◆ What to do ◆
The reply should hold every line of the listing exactly, and none of its images.

◆ Input data ◆
----------------

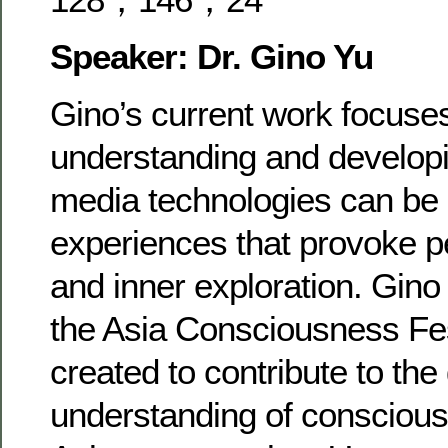
Speaker: Dr. Gino Yu
Gino’s current work focuse
understanding and develop
media technologies can be 
experiences that provoke p
and inner exploration. Gino
the Asia Consciousness Fes
created to contribute to the
understanding of consciou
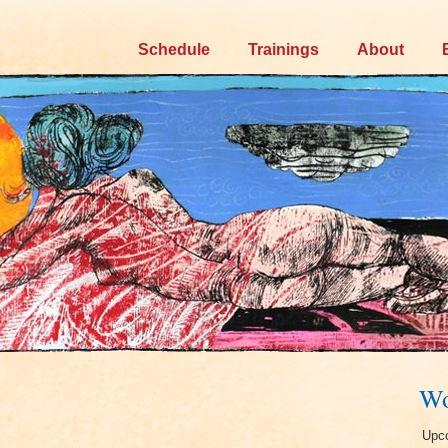
Skip
Schedule
Trainings
About
to
content
Wo
Upco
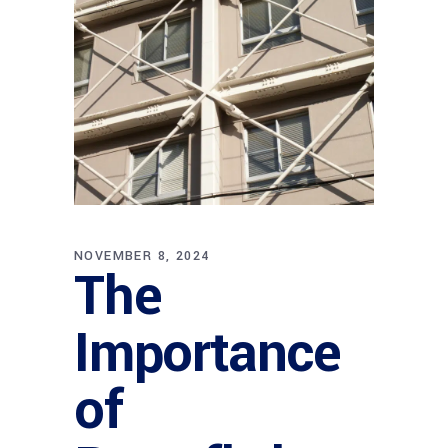
NOVEMBER 8, 2024
The
Importance
of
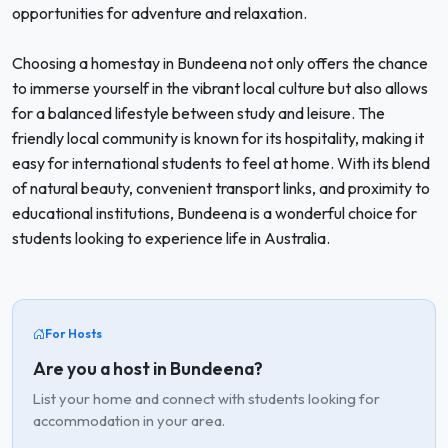
opportunities for adventure and relaxation.
Choosing a homestay in Bundeena not only offers the chance
to immerse yourself in the vibrant local culture but also allows
for a balanced lifestyle between study and leisure. The
friendly local community is known for its hospitality, making it
easy for international students to feel at home. With its blend
of natural beauty, convenient transport links, and proximity to
educational institutions, Bundeena is a wonderful choice for
students looking to experience life in Australia.
For Hosts
Are you a host in Bundeena?
List your home and connect with students looking for
accommodation in your area.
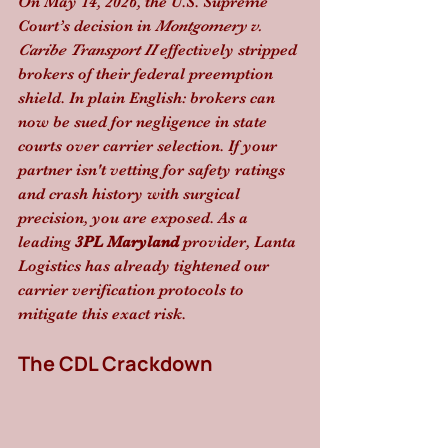
On May 14, 2026, the U.S. Supreme 
Court’s decision in 
Montgomery v. 
Caribe Transport II
 effectively stripped 
brokers of their federal preemption 
shield. In plain English: brokers can 
now be sued for negligence in state 
courts over carrier selection. If your 
partner isn't vetting for safety ratings 
and crash history with surgical 
precision, you are exposed. As a 
leading 
3PL Maryland
 provider, Lanta 
Logistics has already tightened our 
carrier verification protocols to 
mitigate this exact risk.
The CDL Crackdown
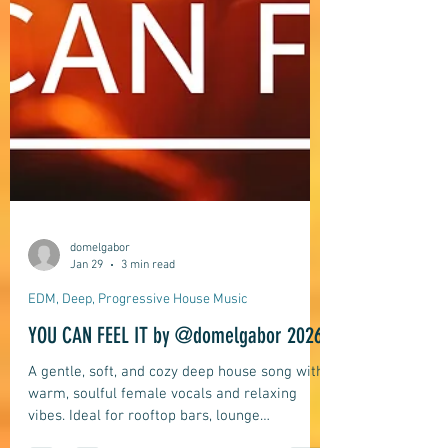
domelgabor
Jan 29
3 min read
EDM, Deep, Progressive House Music
YOU CAN FEEL IT by @domelgabor 2026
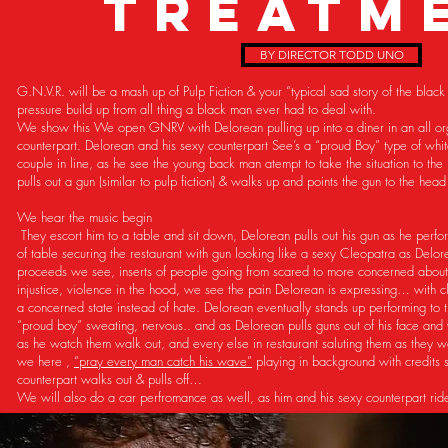
TREATM
BY DIRECTOR TODD UNO
G.N.V.R. will be a mash up of Pulp Fiction & your “typical sad story of the blac
pressure build up from all thing a black man ever had to deal with.
We show this We open GNRV with Delorean pulling up into a diner in an all orgi
counterpart. Delorean and his sexy counterpart See’s a “proud Boy” type of whit
couple in line, as he see the young back man atempt to take the situation to the
pulls out a gun (similar to pulp fiction) & walks up and points the gun to the he
We hear the music begin
They escort him to a table and sit down, Delorean pulls out his gun as he perfo
of table securing the restaurant with gun looking like a sexy Cleopatra as Delo
proceeds we see, inserts of people going from scared to more concerned abou
injustice, violence in the hood, we see the pain Delorean is expressing… with cl
a concerned state instead of hate. Delorean eventually stands up performing to 
“proud boy” sweating, nervous.. and as Delorean pulls guns out of his face and 
as he watch them walk out, and every else in restaurant saluting them as they wa
we here ,
“pray every man catch his wave”
playing in background with credits s
counterpart walks out & pulls off…
We will also do a car perfromance as well, as him and his sexy counterpart ri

----------------

◆ Answer box ◆
Speaker: Dr. Gino Yu
Gino’s current work focuse
understanding and develop
media technologies can be 
experiences that provoke p
and inner exploration. Gino
the Asia Consciousness Fes
created to contribute to the
understanding of consciou
Skip
Schedule
Trainings
About
to
content
Wo
Upco
NOVEMBER 8, 2024
The
Importance
of
opportunities for adventure and relaxation.
Choosing a homestay in Bundeena not only offers the chance
to immerse yourself in the vibrant local culture but also allows
for a balanced lifestyle between study and leisure. The
friendly local community is known for its hospitality, making it
easy for international students to feel at home. With its blend
of natural beauty, convenient transport links, and proximity to
educational institutions, Bundeena is a wonderful choice for
students looking to experience life in Australia.
For Hosts
Are you a host in Bundeena?
List your home and connect with students looking for
accommodation in your area.
On May 14, 2026, the U.S. Supreme 
Court’s decision in 
Montgomery v. 
Caribe Transport II
 effectively stripped 
brokers of their federal preemption 
shield. In plain English: brokers can 
now be sued for negligence in state 
courts over carrier selection. If your 
partner isn't vetting for safety ratings 
and crash history with surgical 
precision, you are exposed. As a 
leading 
3PL Maryland
 provider, Lanta 
Logistics has already tightened our 
carrier verification protocols to 
mitigate this exact risk.
The CDL Crackdown
domelgabor
Jan 29
3 min read
EDM, Deep, Progressive House Music
YOU CAN FEEL IT by @domelgabor 2026
TREATM
BY DIRECTOR TODD UNO
G.N.V.R. will be a mash up of Pulp Fiction & your “typical sad story of the blac
pressure build up from all thing a black man ever had to deal with.
We show this We open GNRV with Delorean pulling up into a diner in an all orgi
counterpart. Delorean and his sexy counterpart See’s a “proud Boy” type of whit
couple in line, as he see the young back man atempt to take the situation to the
pulls out a gun (similar to pulp fiction) & walks up and points the gun to the he
We hear the music begin
They escort him to a table and sit down, Delorean pulls out his gun as he perfo
of table securing the restaurant with gun looking like a sexy Cleopatra as Delo
proceeds we see, inserts of people going from scared to more concerned abou
injustice, violence in the hood, we see the pain Delorean is expressing… with cl
a concerned state instead of hate. Delorean eventually stands up performing to 
“proud boy” sweating, nervous.. and as Delorean pulls guns out of his face and 
as he watch them walk out, and every else in restaurant saluting them as they wa
we here ,
“pray every man catch his wave”
playing in background with credits s
counterpart walks out & pulls off…
We will also do a car perfromance as well, as him and his sexy counterpart ri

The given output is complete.